Your answer should consist of each line from the data below that contains "križevačka".

● ● ● ● ● ● ●

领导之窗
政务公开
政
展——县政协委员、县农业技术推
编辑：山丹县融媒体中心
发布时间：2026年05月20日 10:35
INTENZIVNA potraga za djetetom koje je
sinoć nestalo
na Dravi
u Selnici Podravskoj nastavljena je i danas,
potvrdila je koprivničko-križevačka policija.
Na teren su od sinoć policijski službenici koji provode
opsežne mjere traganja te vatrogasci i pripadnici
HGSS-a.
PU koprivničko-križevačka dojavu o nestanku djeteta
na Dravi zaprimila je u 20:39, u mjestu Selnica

● ● ● ● ● ● ●

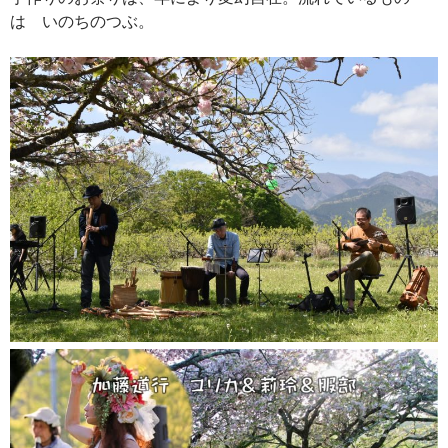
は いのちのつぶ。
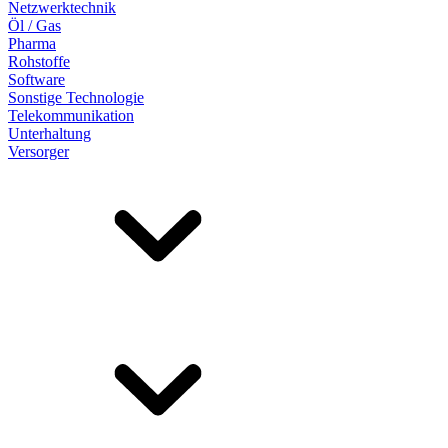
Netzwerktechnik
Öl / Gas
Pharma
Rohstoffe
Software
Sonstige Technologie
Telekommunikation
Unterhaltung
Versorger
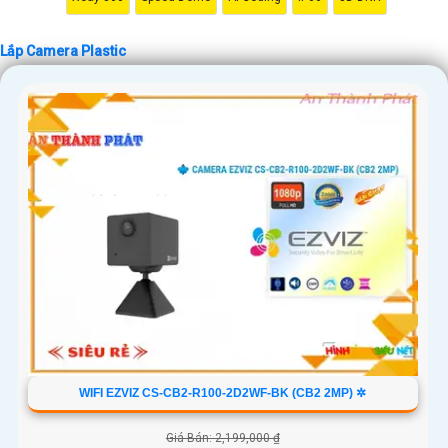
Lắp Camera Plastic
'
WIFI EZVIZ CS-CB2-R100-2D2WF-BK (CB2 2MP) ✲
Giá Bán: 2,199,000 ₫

● ● ● ● ● ● ●

PROBLEM SOLUTION.
potvrdila je koprivničko-križevačka policija.
PU koprivničko-križevačka dojavu o nestanku djeteta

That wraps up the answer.